On doit cependant reconnaître à ce personnage toxique une habileté manœuvrière, et même une sorte de double génie : celui de la division et de la destruction.

Il reproduit à lui seul un résumé des troisième et quatrième république, dont ses virevoltes, ses « quoi qu’il en coûte » et ses « en même temps » reconstituent les crises ministérielles de jadis, celles dont on pensait être débarrassé depuis 1958, par l’avènement de la cinquième.

Son système de double jeu n’est que trop évident.

Pour ne citer qu’un exemple parmi d’autres, on rappellera l’emblématique et coûteuse affaire Nahel qui se traduisit par des émeutes, au cours desquelles, selon le rapport sénatorial qui suivit, 872 policiers furent blessés et un milliard de dégâts aient été commis, le chef de l’État lui-même ayant légitimé quasiment la révolte. Moyennant quoi, le même personnage osait se réclamer de « l’ordre, l’ordre, l’ordre » sur France 2 et TF1 le 24 juin. Après quelques jours de violences urbaines encouragées par ses premiers propos, il philosophait ainsi : « notre pays a besoin d’un retour de l’autorité à chaque niveau, et d’abord dans la famille. »

On ne s’attardera ici à s’interroger sur ce que M. Macron entend par l’ordre « dans la famille ».

On se bornera à mesurer son talent de diviseur.
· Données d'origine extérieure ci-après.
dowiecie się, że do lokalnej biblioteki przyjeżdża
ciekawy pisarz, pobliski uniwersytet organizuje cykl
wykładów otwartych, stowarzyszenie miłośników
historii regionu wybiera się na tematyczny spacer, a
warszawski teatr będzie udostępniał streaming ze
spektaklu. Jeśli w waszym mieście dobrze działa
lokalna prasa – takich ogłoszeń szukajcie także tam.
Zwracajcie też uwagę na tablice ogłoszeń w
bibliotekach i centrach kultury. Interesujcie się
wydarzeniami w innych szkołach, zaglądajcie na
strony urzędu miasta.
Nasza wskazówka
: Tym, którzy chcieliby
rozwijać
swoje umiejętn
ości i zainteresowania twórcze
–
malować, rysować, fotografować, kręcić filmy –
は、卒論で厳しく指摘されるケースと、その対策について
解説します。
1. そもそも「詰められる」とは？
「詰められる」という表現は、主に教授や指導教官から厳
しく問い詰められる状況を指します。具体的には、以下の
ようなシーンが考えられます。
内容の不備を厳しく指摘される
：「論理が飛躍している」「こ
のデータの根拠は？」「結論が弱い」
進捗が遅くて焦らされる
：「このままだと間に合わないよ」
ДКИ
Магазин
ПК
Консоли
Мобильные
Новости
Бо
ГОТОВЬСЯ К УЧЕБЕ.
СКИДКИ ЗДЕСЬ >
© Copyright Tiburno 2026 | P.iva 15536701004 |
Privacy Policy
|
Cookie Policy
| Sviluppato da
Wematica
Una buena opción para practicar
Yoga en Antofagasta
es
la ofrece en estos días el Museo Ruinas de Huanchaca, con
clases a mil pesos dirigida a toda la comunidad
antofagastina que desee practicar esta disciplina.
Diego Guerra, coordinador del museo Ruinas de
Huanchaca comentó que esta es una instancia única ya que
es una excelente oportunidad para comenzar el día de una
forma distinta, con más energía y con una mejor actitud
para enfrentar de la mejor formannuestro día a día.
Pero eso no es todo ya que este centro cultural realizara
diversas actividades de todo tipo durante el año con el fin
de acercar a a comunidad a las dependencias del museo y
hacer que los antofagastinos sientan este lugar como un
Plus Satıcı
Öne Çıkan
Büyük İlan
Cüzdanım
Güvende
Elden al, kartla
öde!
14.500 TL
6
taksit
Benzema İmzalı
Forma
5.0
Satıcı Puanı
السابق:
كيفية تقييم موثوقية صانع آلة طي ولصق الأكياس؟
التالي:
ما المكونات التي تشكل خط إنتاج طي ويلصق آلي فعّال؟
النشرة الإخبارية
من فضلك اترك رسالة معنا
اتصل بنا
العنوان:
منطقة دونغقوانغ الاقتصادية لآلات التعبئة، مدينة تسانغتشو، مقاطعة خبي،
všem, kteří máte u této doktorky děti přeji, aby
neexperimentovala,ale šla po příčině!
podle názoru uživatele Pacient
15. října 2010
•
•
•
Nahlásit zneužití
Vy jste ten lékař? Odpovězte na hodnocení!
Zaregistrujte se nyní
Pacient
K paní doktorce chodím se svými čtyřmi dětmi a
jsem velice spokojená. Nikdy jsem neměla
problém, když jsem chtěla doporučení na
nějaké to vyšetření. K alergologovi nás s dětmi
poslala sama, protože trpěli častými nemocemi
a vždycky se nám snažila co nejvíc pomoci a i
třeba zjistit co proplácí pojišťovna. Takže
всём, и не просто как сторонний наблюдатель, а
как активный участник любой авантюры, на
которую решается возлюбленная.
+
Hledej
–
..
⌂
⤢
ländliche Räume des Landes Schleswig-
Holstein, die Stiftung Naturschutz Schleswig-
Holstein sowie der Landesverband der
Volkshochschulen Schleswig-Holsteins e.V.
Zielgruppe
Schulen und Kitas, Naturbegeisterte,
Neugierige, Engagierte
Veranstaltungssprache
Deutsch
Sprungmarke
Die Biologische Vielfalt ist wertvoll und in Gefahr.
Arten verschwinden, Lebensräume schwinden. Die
Les élections des 30 juin et 7 juillet ont permis d’atteindre, parmi les 577 députés, le nombre record de 11 groupes parlementaires aux stratégies rivales, le gouvernement ne disposant du soutien de 211 parlementaires seulement, divisés en 4 groupes : 95 EPR dirigés par Attal et Darmanin, les arrogants vaincus ; 47 DR ; 36 centristes ; et 33 Horizons conduits par l’ex-rocardien, l’ex-LR, ex-macronien Edouard Philippe. Face à eux, 7 groupes d’opposition se répartissant 355 députés, répartis entre 125 RN, 71 LFI, 66 socialistes, 38 écolos, 22 LIOT, 17 GDR apparentés communistes, 16 UDR nouvelle appellation des amis d’Éric Ciotti, plus des divers et autres non-inscrits.

La division est donc partout. Les ministres s’opposent à leur propre gouvernement et se contredisent entre eux, publiquement, jour après jour, sur le prix du gaz comme sur le maintien de l’ordre et l’immigration illégale, sur la part fiscale des mesures de redressement financier, etc.

Il en résulte un éparpillement « façon puzzle » – à faire pâlir les glorieux Tontons flingueurs et l’inoubliable Bernard Blier interprétant les dialogues de Michel Audiard : « Je vais lui montrer qui c’est Raoul. Aux quatre coins de Paris qu’on va le retrouver, éparpillé par petits bouts, façon Puzzle. Moi, quand on m’en fait trop je correctionne plus : je dynamite, je disperse, je ventile! »

Inégalé depuis 1963, le record est en passe d’être battu par notre inégalable président, diviseur de tous les Français.

Macron a inventé une formule inconnue jusqu’ici, celle d’un gouvernement de désunion nationale. Il faudra qu’il songe à la faire breveter.